TASK GOAL — Please repeat the lines below exactly. Begin with the line containing "acceleration, braking, and" and go on through the line containing "Understanding BMW 335i Lug Pattern: My".

Records excerpted from a collection —
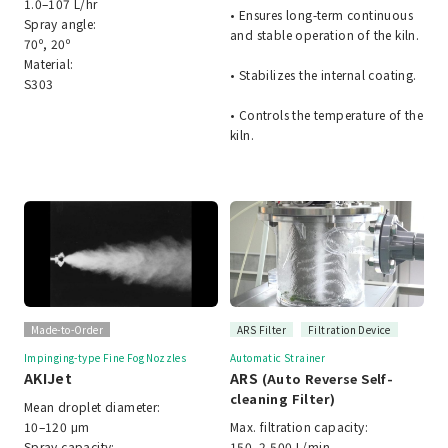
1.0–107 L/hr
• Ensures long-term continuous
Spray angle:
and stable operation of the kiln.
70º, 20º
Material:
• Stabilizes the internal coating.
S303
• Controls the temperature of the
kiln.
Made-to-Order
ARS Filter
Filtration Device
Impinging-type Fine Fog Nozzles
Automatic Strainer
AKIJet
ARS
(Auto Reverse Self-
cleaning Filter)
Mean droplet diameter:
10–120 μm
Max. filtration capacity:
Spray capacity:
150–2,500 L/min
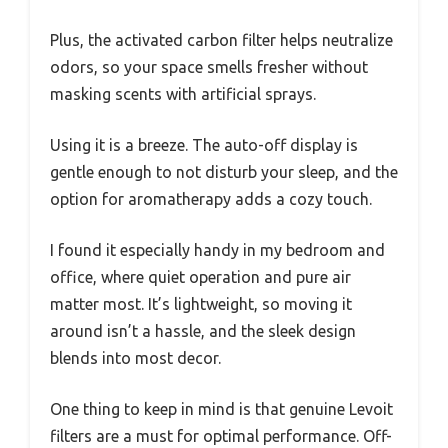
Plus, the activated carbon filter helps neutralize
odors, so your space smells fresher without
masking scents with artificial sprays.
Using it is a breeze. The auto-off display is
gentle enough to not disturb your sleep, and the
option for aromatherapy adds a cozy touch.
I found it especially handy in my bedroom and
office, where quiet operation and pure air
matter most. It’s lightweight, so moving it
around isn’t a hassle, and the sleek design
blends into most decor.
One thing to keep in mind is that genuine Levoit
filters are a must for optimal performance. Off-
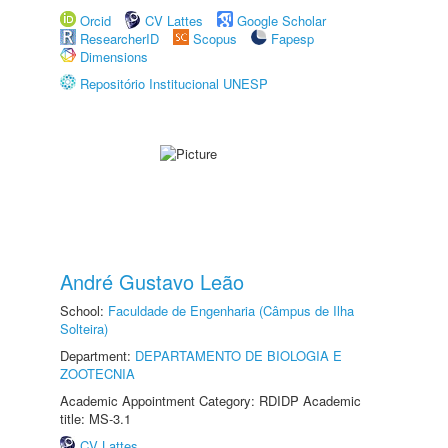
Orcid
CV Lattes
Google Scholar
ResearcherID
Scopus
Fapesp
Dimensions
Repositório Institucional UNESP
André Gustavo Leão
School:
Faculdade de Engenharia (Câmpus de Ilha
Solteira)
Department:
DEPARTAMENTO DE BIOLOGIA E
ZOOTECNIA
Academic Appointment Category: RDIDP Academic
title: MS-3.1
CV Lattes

...

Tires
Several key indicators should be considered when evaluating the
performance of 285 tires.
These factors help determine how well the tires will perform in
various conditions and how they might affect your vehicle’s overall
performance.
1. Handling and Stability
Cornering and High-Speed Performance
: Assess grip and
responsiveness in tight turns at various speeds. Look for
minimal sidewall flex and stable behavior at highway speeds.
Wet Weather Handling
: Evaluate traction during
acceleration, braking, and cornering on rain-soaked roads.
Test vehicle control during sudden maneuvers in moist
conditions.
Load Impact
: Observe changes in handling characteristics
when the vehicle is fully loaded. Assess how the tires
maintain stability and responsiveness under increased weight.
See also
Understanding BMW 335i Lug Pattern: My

RESPONSE TO THIS EXERCISE —
acceleration, braking, and cornering on rain-soaked roads.
Test vehicle control during sudden maneuvers in moist
conditions.
Load Impact
: Observe changes in handling characteristics
when the vehicle is fully loaded. Assess how the tires
maintain stability and responsiveness under increased weight.
See also
Understanding BMW 335i Lug Pattern: My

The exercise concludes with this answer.